“Ravenna può esibire avvenimenti e situazioni uniche e irripetibili,
tali da far schiattare di meraviglia ogni abitante di questo mondo”.
(Dario Fo, La vera storia di Ravenna, 1999)
Tra il 1998 e il 1999, sull’onda di una collaborazione di successo tra DARIO FO e l’Accademia di Belle Arti, in cui l’artista aveva collaborato direttamente con gli studenti di Ravenna per la realizzazione di briose tende da mare variopinte, alla maniera di una volta, scocca l’amore e anche il neo Premio Nobel cede al fascino di Ravenna.
Ad attrarre il grande protagonista del teatro italiano è, ancora una volta, la quantità di materiale grezzo (ricchezza di storie, personaggi e leggende) che costituisce la fama di Ravenna.

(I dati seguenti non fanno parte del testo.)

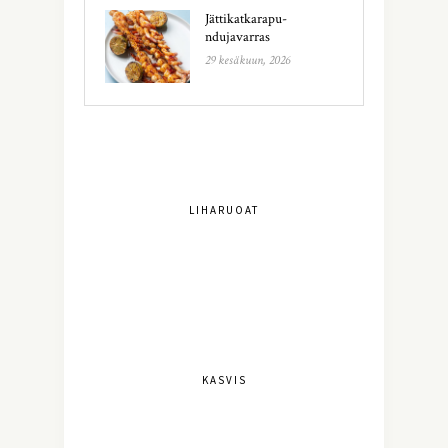
Jättikatkarapu-
ndujavarras
29 kesäkuun, 2026
LIHARUOAT
KASVIS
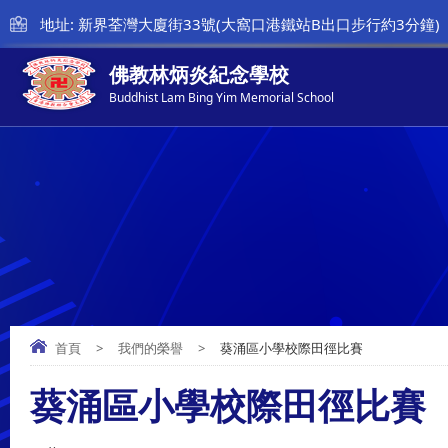
地址: 新界荃灣大廈街33號(大窩口港鐵站B出口步行約3分鐘)
佛教林炳炎紀念學校
Buddhist Lam Bing Yim Memorial School
首頁
>
我們的榮譽
>
葵涌區小學校際田徑比賽
葵涌區小學校際田徑比賽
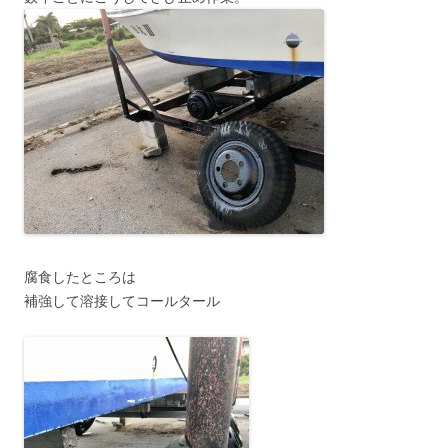
腐食したところは
補強して溶接してコールタール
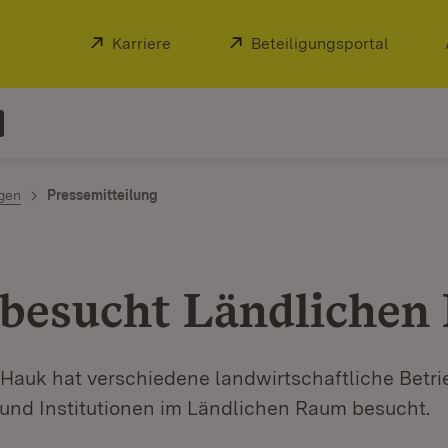
Extern:
Karriere
(Öffnet in neuem Fenster)
Extern:
Beteiligungsportal
(Öffnet
ngen
Pressemitteilung
besucht Ländlichen
 Hauk hat verschiedene landwirtschaftliche Betri
nd Institutionen im Ländlichen Raum besucht.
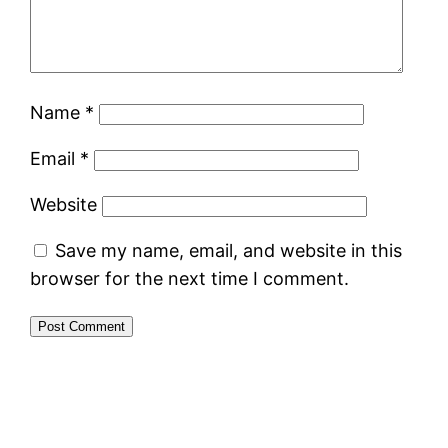
Name
*
Email
*
Website
Save my name, email, and website in this
browser for the next time I comment.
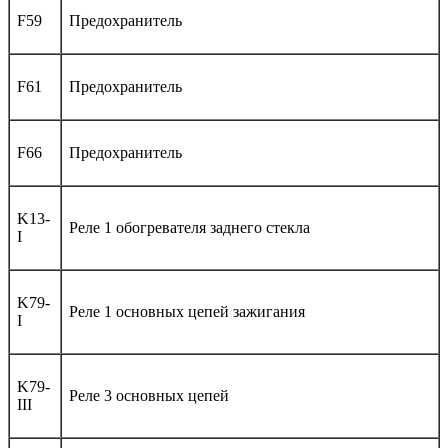
F59
Предохранитель
F61
Предохранитель
F66
Предохранитель
K13-
Реле 1 обогревателя заднего стекла
I
K79-
Реле 1 основных цепей зажигания
I
K79-
Реле 3 основных цепей
III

Così vi si getta famelico e istrionico per − come dice lui stesso − “riscriverne la storia” meno ufficiale: uno spaccato locale tra i tesori e l’anima industriale tra chimica e porto, un racconto avventuroso e appassionato dalle origini etrusche all’inizio del Medioevo, attraverso i secoli in cui si intrecciano trionfi militari, imprevedibili tradimenti, lussuria, crudeltà, leggende e miti.
Così Fo racconta il suo lavoro di rielaborazione:
“Tirate a secco quelle storie, le ho ben sbattute in soluzione di lisciva e ve le vado a riproporre, cercando di divertire il lettore e magari anche di scandalizzarlo fino a una salutare indignazione, proprio a partire dal titolo. In questo mondo di sonno collettivo da rintronati, un sussulto con fremito ogni tanto non ci sta male!”